Just Another Saturday
“With a fresh glass of white wine in hand, McDougall admits he is in the doghouse with his long-time partner, Morag Fullarton, the film, TV and theatre director. “Mo isn’t speaking to me,” he says. “She hasn’t spoken to me for three days. I’ve only got the cat to speak to.” So says Peter MacDougall, the screenwriter of Just Another Saturday, speaking to Kenny Farquharson, as we see that life imitates art and Scottish culture in the flesh and in literary, cinematic and televisual form is often about the bevvy. In the film (produced in 1975 as a Play for Today), the wife isn’t really talking to her husband either, but this is only because she is haranguing him for his boozy ways and general uselessness. He spent fourteen years at sea and never once sent money or letters home.
This wonderful scene takes place near the end of the film, and while the wife may have a point, it is contained by a bigger one that might make the wife’s remarks invalid, even if the father may have too often proved himself a waste of space. All those years in the navy have at least given Dan a sense of perspective missing from many in Glasgow, a city that suggests the most important thing is knowing who you are, and who you are is religious: you are a Protestant or a Catholic. MacDougall makes this question all the more pronounced and dramatically valid by containing events within the one day, the annual Orange parade, where various bands from various lodges gather to celebrate the Battle of the Boyne. This was a battle fought on the east coast of Ireland on July 12th, 1690, and was seen as a decisive victory for the Protestants over the Catholics, with the deposed and Catholic King James II unable to defeat William III’s troops.

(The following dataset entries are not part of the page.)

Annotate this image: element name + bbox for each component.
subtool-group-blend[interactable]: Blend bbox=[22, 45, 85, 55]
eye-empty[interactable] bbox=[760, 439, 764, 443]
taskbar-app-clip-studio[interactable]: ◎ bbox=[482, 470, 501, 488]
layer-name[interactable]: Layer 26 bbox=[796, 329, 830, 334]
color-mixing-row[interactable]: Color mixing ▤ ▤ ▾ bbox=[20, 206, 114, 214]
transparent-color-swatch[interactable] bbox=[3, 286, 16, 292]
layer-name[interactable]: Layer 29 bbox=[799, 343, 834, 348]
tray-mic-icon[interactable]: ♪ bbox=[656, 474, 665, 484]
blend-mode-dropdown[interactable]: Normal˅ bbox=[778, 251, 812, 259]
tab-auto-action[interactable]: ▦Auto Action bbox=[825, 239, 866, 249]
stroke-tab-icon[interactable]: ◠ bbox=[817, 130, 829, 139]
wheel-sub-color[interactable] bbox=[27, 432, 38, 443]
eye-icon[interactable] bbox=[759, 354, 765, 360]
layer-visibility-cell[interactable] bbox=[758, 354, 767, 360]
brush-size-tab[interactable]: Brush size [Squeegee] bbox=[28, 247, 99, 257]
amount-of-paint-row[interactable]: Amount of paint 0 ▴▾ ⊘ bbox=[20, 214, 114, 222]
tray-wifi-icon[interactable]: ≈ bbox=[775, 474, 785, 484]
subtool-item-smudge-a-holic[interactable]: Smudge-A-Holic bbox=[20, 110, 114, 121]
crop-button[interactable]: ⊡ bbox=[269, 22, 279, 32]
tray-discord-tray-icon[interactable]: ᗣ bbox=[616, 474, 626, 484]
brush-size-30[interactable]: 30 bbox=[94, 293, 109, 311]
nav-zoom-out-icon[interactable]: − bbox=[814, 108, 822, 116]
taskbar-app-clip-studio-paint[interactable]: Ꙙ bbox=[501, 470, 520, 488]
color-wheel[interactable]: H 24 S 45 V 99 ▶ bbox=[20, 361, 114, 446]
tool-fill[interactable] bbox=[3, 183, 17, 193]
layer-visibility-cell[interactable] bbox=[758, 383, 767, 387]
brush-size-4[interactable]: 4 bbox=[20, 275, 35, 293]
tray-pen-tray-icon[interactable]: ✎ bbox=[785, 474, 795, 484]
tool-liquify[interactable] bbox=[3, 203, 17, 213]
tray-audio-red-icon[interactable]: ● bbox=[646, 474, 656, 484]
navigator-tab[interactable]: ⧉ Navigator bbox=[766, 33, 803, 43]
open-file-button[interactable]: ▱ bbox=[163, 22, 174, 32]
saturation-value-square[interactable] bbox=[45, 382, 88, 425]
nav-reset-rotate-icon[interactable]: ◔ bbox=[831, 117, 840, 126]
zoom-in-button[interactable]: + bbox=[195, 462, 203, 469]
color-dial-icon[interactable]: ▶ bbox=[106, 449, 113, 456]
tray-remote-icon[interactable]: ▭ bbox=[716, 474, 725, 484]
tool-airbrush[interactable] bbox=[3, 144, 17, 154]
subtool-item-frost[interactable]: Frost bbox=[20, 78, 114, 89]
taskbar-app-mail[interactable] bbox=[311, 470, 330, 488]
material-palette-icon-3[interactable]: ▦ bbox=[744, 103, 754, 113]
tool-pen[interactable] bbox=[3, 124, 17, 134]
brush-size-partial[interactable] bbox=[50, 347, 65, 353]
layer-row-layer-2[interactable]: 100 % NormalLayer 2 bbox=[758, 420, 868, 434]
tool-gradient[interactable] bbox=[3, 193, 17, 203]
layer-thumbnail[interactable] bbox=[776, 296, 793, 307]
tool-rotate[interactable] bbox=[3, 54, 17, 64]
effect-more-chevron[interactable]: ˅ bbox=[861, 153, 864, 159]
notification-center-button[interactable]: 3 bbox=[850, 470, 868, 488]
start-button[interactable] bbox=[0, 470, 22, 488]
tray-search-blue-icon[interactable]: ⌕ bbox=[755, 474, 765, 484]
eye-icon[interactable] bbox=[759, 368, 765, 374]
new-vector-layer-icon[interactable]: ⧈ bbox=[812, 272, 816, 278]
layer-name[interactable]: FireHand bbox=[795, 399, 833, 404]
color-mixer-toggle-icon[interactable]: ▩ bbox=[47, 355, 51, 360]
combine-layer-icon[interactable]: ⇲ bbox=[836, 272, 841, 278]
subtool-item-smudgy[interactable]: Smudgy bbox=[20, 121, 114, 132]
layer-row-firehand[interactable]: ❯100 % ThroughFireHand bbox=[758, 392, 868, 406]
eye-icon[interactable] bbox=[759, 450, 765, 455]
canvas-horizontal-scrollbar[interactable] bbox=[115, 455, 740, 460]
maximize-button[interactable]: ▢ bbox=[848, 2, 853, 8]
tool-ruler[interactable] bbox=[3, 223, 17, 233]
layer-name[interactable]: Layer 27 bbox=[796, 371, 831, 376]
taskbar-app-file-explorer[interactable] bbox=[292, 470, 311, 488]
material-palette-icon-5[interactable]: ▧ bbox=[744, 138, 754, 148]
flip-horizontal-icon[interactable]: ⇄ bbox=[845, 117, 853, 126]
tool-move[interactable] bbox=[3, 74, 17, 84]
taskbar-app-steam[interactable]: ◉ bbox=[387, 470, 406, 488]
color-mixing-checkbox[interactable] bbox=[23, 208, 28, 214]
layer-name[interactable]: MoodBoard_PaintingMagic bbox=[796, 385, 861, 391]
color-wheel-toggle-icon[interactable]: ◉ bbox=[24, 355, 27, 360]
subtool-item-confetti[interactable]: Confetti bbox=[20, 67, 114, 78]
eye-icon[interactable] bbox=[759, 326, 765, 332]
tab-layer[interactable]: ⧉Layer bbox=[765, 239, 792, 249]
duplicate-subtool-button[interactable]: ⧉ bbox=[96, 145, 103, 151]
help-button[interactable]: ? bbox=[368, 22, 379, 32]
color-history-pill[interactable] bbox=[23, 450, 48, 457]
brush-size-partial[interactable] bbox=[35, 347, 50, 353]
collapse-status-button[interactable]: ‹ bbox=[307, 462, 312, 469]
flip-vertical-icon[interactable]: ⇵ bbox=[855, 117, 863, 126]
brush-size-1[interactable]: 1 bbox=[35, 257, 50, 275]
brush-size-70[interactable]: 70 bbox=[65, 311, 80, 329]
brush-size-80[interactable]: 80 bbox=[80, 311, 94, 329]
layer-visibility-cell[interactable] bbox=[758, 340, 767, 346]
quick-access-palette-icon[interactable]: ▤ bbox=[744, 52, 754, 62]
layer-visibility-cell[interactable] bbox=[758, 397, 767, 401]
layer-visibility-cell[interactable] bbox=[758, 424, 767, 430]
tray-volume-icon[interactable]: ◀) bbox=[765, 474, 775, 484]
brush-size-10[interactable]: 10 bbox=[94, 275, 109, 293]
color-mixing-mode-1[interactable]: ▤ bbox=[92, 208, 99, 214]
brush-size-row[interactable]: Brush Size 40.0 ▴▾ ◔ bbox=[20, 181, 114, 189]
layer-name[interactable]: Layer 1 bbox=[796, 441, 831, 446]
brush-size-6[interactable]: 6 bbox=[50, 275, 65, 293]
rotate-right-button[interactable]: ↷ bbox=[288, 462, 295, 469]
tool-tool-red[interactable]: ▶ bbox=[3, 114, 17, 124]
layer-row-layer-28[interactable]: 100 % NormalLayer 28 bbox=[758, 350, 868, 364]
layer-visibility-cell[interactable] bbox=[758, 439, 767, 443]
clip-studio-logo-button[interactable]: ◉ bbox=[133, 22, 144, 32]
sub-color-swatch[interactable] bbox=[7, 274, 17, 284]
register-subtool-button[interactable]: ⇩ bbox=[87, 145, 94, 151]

Central character John (Jon Morrison) is a mace swinger, and when he wakes on the day of the march, he looks out the window and says, “It’s going to be a good day. God is definitely a Protestant.” McDougall and the director John (The Long Good Friday) Mackenzie manage to balance respect for the sociology of people’s lives while questioning the nature of religious allegiances. John’s mum may be right to attack her husband for his useless ways, but the husband is right to tell his son there is more to life in Glasgow than sectarian division, a divide made manifest in the city’s two big teams, Celtic and Rangers, the former deemed Catholic; the latter Protestant. After all, if the film proposes that clear binaries are a problem, then why create them on the level of characterisation? McDougall suggests people are sometimes right and sometimes wrong, depending on the claim, depending on the situation, and a sense of perspective is useful. This is exemplified in a joke someone tells in the pub. A protestant watching The Robe in the cinema started crying when he saw the Christians were being fed to the lions. The usherette, seeing his Rangers scarf, says he needn’t worry – they’re Catholics, the lions are eating. She goes away and comes back shortly afterwards. Big Tam is now bawling his head off, and she asks what is wrong as she confirms they are Catholics the lions are feasting on. Tam says, “I know, but there is one lion over there that is doing nothing.” It is a good gag on the blindness of allegiances and that the enemy can never suffer too much, but its purpose in the film isn’t that we only find it funny, and there is even a sense that the Protestant character telling it can see it is a decent joke, chiefly because it is half at the expense of Big Tam.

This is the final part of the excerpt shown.